TASK OBJECTIVE - Count every line in the records below that contains the string "TREBOL". Report that number alone.

━━ DATA SECTION

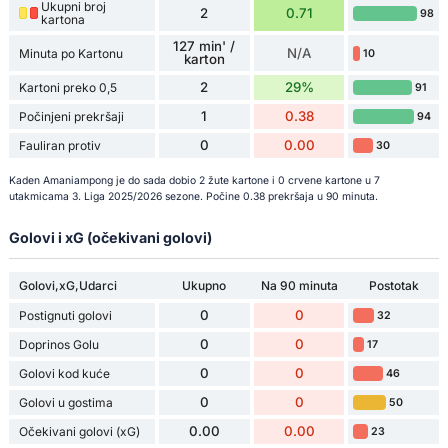
Ukupni broj
2
0.71
98
kartona
127 min' /
N/A
Minuta po Kartonu
10
karton
2
29%
Kartoni preko 0,5
91
1
0.38
Počinjeni prekršaji
94
0
0.00
Fauliran protiv
30
Kaden Amaniampong je do sada dobio 2 žute kartone i 0 crvene kartone u 7
utakmicama 3. Liga 2025/2026 sezone. Počine 0.38 prekršaja u 90 minuta.
Golovi i xG (očekivani golovi)
Golovi,xG,Udarci
Ukupno
Na 90 minuta
Postotak
0
0
Postignuti golovi
32
0
0
Doprinos Golu
17
0
0
Golovi kod kuće
46
0
0
Golovi u gostima
50
0.00
0.00
Očekivani golovi (xG)
23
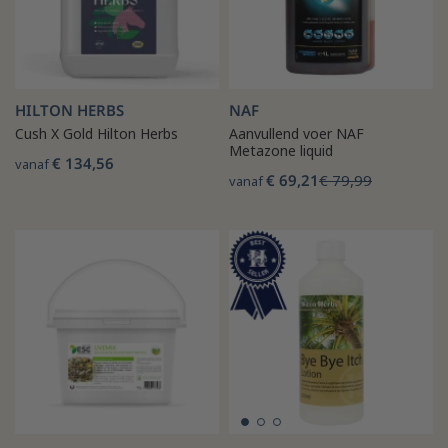
HILTON HERBS
NAF
Cush X Gold Hilton Herbs
Aanvullend voer NAF
Metazone liquid
€ 134,56
vanaf
€ 69,21
€ 79,99
vanaf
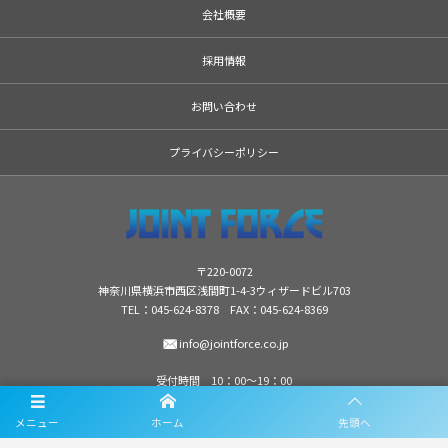
会社概要
採用情報
お問い合わせ
プライバシーポリシー
〒220-0072
神奈川県横浜市西区浅間町1-4-3ウィザードビル703
TEL：
045-624-8378
FAX：045-624-8369
info@jointforce.co.jp
受付時間 10：00〜19：00
メニュー
ホーム
先頭へ
©
2026
ジョイントフォース株式会社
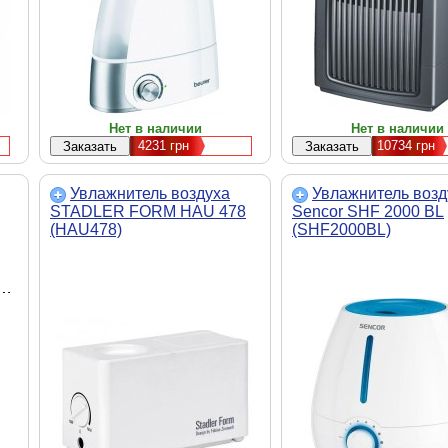
Нет в наличии
Нет в наличии
4231
грн
10734
грн
Увлажнитель воздуха
Увлажнитель возд
STADLER FORM HAU 478
Sencor SHF 2000 BL
(HAU478)
(SHF2000BL)
.м,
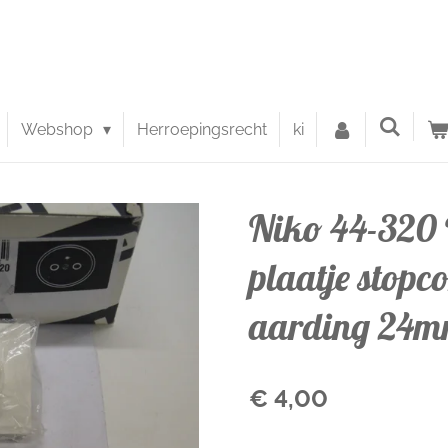
Webshop
Herroepingsrecht
ki
Niko 44-320 
plaatje stopc
aarding 24m
€ 4,00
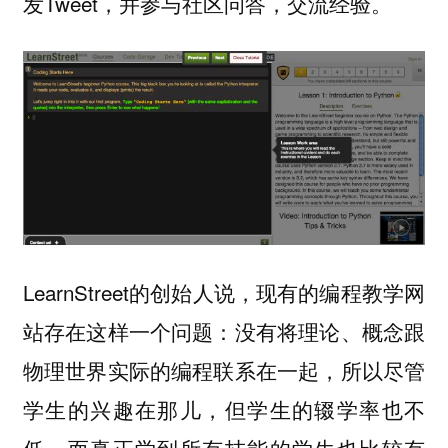
发Tweet，并参与社区问答，交流经验。
LearnStreet的创始人说，现有的编程教学网
站存在这样一个问题：没有将理论、概念跟
物理世界实际的编程联系在一起，所以尽管
学生的兴趣在那儿，但学生的辍学率也不
低，而真正学到所有技能的学生也比较有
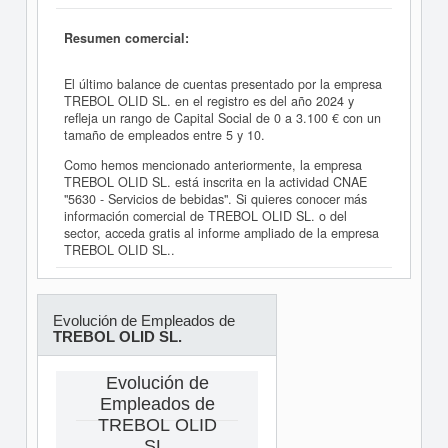
Resumen comercial:
El último balance de cuentas presentado por la empresa
TREBOL OLID SL. en el registro es del año 2024 y
refleja un rango de Capital Social de 0 a 3.100 € con un
tamaño de empleados entre 5 y 10.
Como hemos mencionado anteriormente, la empresa
TREBOL OLID SL. está inscrita en la actividad CNAE
"5630 - Servicios de bebidas". Si quieres conocer más
información comercial de TREBOL OLID SL. o del
sector, acceda gratis al informe ampliado de la empresa
TREBOL OLID SL..
Evolución de Empleados de
TREBOL OLID SL.
Evolución de
Empleados de
TREBOL OLID
SL.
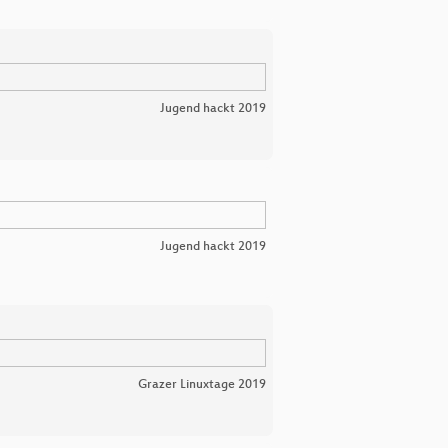
Jugend hackt 2019
Jugend hackt 2019
Grazer Linuxtage 2019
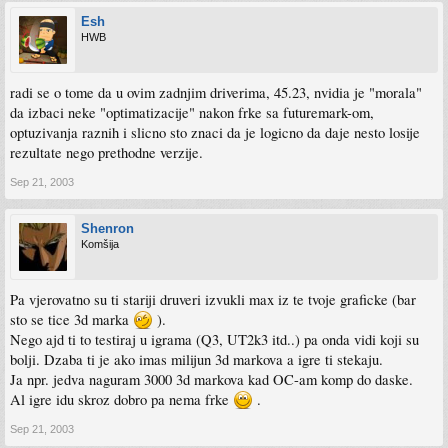
Esh
HWB
radi se o tome da u ovim zadnjim driverima, 45.23, nvidia je "morala"
da izbaci neke "optimatizacije" nakon frke sa futuremark-om,
optuzivanja raznih i slicno sto znaci da je logicno da daje nesto losije
rezultate nego prethodne verzije.
Sep 21, 2003
Shenron
Komšija
Pa vjerovatno su ti stariji druveri izvukli max iz te tvoje graficke (bar
sto se tice 3d marka
).
Nego ajd ti to testiraj u igrama (Q3, UT2k3 itd..) pa onda vidi koji su
bolji. Dzaba ti je ako imas milijun 3d markova a igre ti stekaju.
Ja npr. jedva naguram 3000 3d markova kad OC-am komp do daske.
Al igre idu skroz dobro pa nema frke
.
Sep 21, 2003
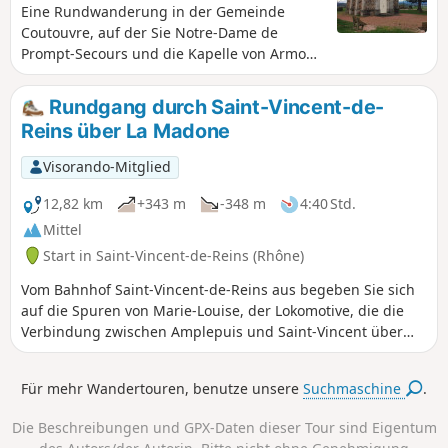
Eine Rundwanderung in der Gemeinde
Coutouvre, auf der Sie Notre-Dame de
Prompt-Secours und die Kapelle von Armont
entdecken können. Die Route bietet entlang
des Trambouzan einen Panoramablick auf
Rundgang durch Saint-Vincent-de-
das Roannais.
Reins über La Madone
Visorando-Mitglied
12,82 km
+343 m
-348 m
4:40 Std.
Mittel
Start in Saint-Vincent-de-Reins (Rhône)
Vom Bahnhof Saint-Vincent-de-Reins aus begeben Sie sich
auf die Spuren von Marie-Louise, der Lokomotive, die die
Verbindung zwischen Amplepuis und Saint-Vincent über
Cublize und Magny sicherstellte. Steigen Sie dann auf die
Anhöhen von Magny, um über La Madone nach Saint-
Für mehr Wandertouren, benutze unsere
Suchmaschine
.
Vincent zurückzukehren.
Die Beschreibungen und GPX-Daten dieser Tour sind Eigentum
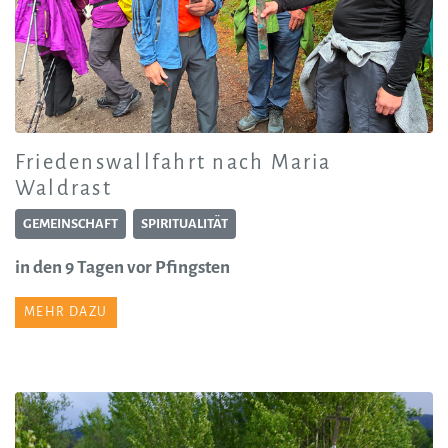
Friedenswallfahrt nach Maria
Waldrast
GEMEINSCHAFT
SPIRITUALITÄT
in den 9 Tagen vor Pfingsten
MEHR DAZU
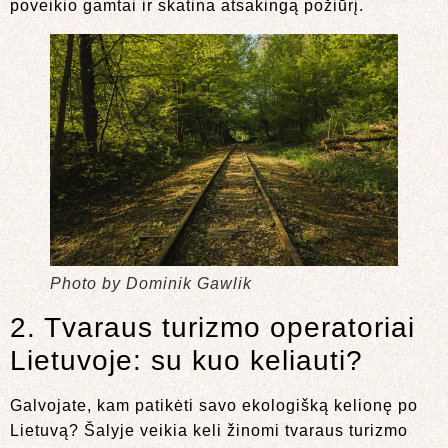
poveikio gamtai ir skatina atsakingą požiūrį.
Photo by Dominik Gawlik
2. Tvaraus turizmo operatoriai
Lietuvoje: su kuo keliauti?
Galvojate, kam patikėti savo ekologišką kelionę po
Lietuvą? Šalyje veikia keli žinomi tvaraus turizmo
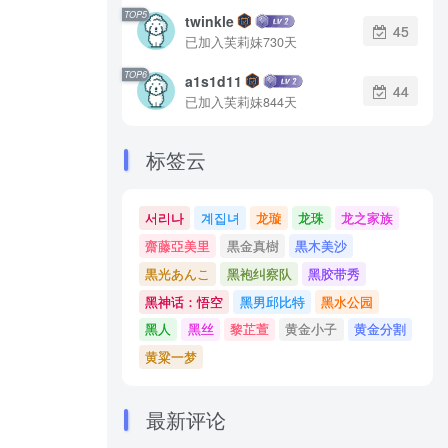
TOP5
twinkle
45
已加入芙莉妹730天
TOP6
a1s1d11
44
已加入芙莉妹844天
标签云
서리나
계집녀
龙璇
龙珠
龙之家族
齋藤亞美里
黒金真樹
黒木美沙
黒光あんこ
黑袍纠察队
黑胶带秀
黑神话：悟空
黑男邱比特
黑水公园
黑人
黑丝
黎芷萱
黄金小子
黄金分割
黄粱一梦
最新评论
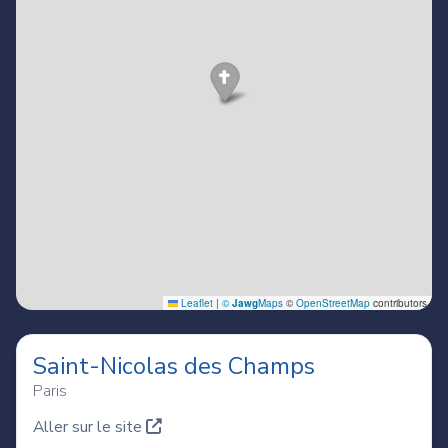
Saint-Nicolas des Champs
Paris
Aller sur le site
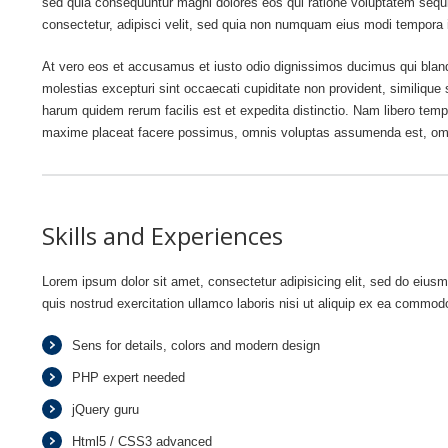
sed quia consequuntur magni dolores eos qui ratione voluptatem sequi
consectetur, adipisci velit, sed quia non numquam eius modi tempora 
At vero eos et accusamus et iusto odio dignissimos ducimus qui blandi
molestias excepturi sint occaecati cupiditate non provident, similique s
harum quidem rerum facilis est et expedita distinctio. Nam libero tem
maxime placeat facere possimus, omnis voluptas assumenda est, omn
Skills and Experiences
Lorem ipsum dolor sit amet, consectetur adipisicing elit, sed do eius
quis nostrud exercitation ullamco laboris nisi ut aliquip ex ea commo
Sens for details, colors and modern design
PHP expert needed
jQuery guru
Html5 / CSS3 advanced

━━━━

PROBLEM SOLUTION - 6